Evil neighbors. I never really did get fully back to sleep. I was jumpy all night. And now I get to start my class without really being with it.
Oh, well. Life goes on. At least I can nap this afternoon.
[NAFDA] Spike-centric discussion. Lusty, lewd (only occasionally crude), risque (and frisque), bawdy (Oh, lawdy!), flirty ('cuz we're purty), raunchy talk inside. Caveat lector.
Evil neighbors. I never really did get fully back to sleep. I was jumpy all night. And now I get to start my class without really being with it.
Oh, well. Life goes on. At least I can nap this afternoon.
Good luck at your class, vw! And nap later.
I woke myself up coughing in fits.
Took some cough syrup, made tea with honey and settled myself on the couch to hopefully get some sleep while still sitting up partially.
The tv is helpfully telling me panicked stories about Cascadia tsunamis. Turns out that Portland is relatively safe. Or doomed. They aren't sure.
Awwww...poor Cass! Bad sleeping night around here, I guess.
Must. Shower.
No. Energy.
Welcome Margaret T. I love it when someone who has obviously been registered for so long decides to delurk.
vw, I prescribe a shower, some coffee, and getting your tush in gear to go to your class. This will energize you for long enough.
Cass, please to stop with the sickness, now. F2F is long over.
Oh, Raq. The luggage, again? Do they compensate people in any way for these mishaps?
Hi, Margaret!
I am at work and feel like I have accomplished all I want to just by showing up. This is not good.
Do they compensate people in any way for these mishaps?
Some airlines do. I depends on how long the luggage goes missing for. ATA gave my son a voucher for one trip up to $400 for losing his luggage. Mainly because even though they found it, it took them 3-4 days to get it to us and I had to buy Jesse an entire new wardrobe while he was with me.
I woke myself up coughing in fits.
Sister! Evil Ick.
I have not been very interesting recently. If I had been actually recording my life, it would have been this:
Thursday: Never actually gets out of pajamas
Friday: Finishes another box of Puffs. Thinks of buying stock in Puffs.
Saturday: Wonders about nasal spray dependency. Discovers that house is full of used bowls and half drunk cups of tea. Leaves it that way.
Sunday: Goes out for a hour. Sweats. Buys cup of ice cream and goes home. Suddenly blows out what appears to be the entire contents of sinuses. Most exciting thing in days. Wonders how many ounces sinuses can hold. Coughs.
Monday: Head less drippy. Coughs. Coughs. Coughs.
Hi all. As you correctly guessed, I am not Margaret Thatcher.

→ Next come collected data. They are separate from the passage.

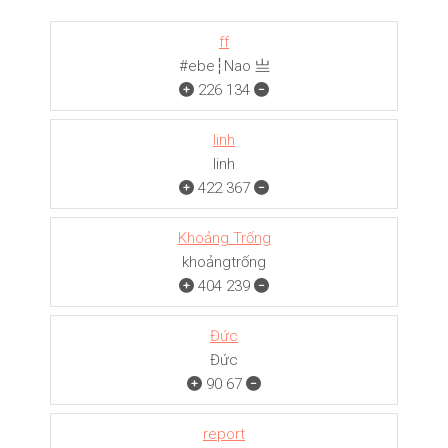
ff
#ebe┆Nao 亗
226
134
linh
linh
422
367
Khoảng Trống
khoảngㅤㅤㅤtrống
404
239
Đức
Đức
90
67
report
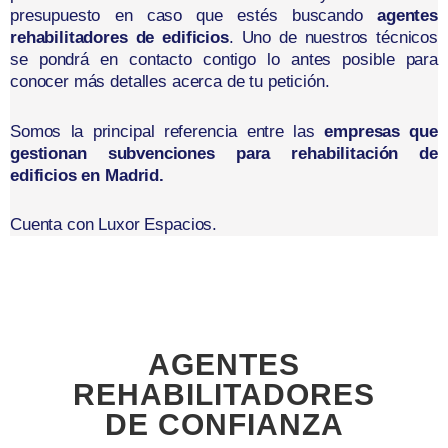
presupuesto en caso que estés buscando
agentes
rehabilitadores de edificios
. Uno de nuestros técnicos
se pondrá en contacto contigo lo antes posible para
conocer más detalles acerca de tu petición.
Somos la principal referencia entre las
empresas que
gestionan subvenciones para rehabilitación de
edificios en Madrid.
Cuenta con Luxor Espacios.
AGENTES
REHABILITADORES
DE CONFIANZA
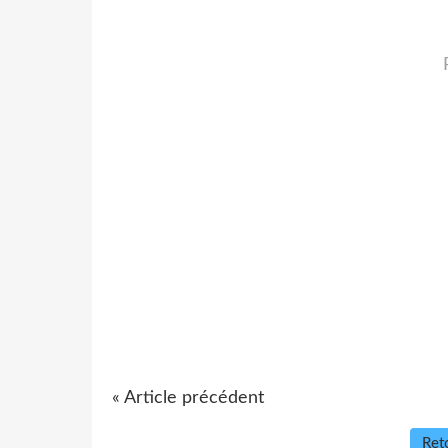
« Article précédent
Reto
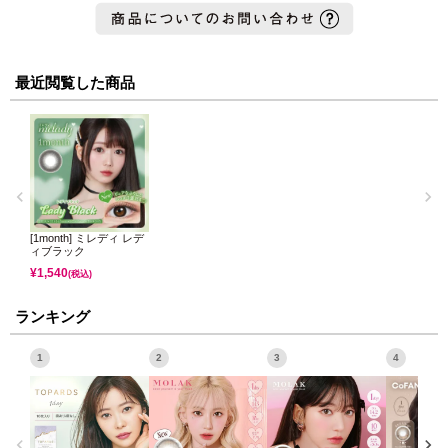
瞳の透明感が爆上がりなブラック！
黒目の私は透き通るようなクリアブラックに発色したよ📝
繊細なデザインが裸眼アップデートしてくれて普段使いにもって
こいでした◎
最近閲覧した商品
[1month] ミレディ レデ
ィブラック
¥
1,540
(税込)
ランキング
1
2
3
4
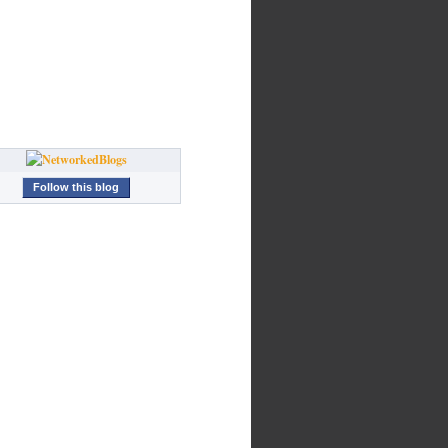
Follow this blog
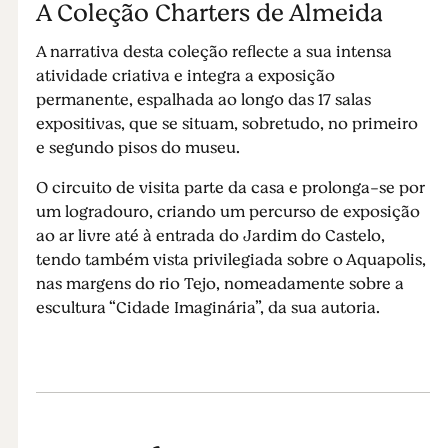
A Coleção Charters de Almeida
A narrativa desta coleção reflecte a sua intensa
atividade criativa e integra a exposição
permanente, espalhada ao longo das 17 salas
expositivas, que se situam, sobretudo, no primeiro
e segundo pisos do museu.
O circuito de visita parte da casa e prolonga-se por
um logradouro, criando um percurso de exposição
ao ar livre até à entrada do Jardim do Castelo,
tendo também vista privilegiada sobre o Aquapolis,
nas margens do rio Tejo, nomeadamente sobre a
escultura “Cidade Imaginária”, da sua autoria.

Thanks for the greetings. I delurk rarely, but have enjoyed your company for years now. You all just say the things I would say faster than I can, so I don't jump in very often. If I did, I'd only be saying "wrod" all the time!
Off to work now.
I would like to thank Smonster for alerting me to the logo for the upcoming movie "Snakes on a Plane."
The title was cheezy enough, that logo is.... wow.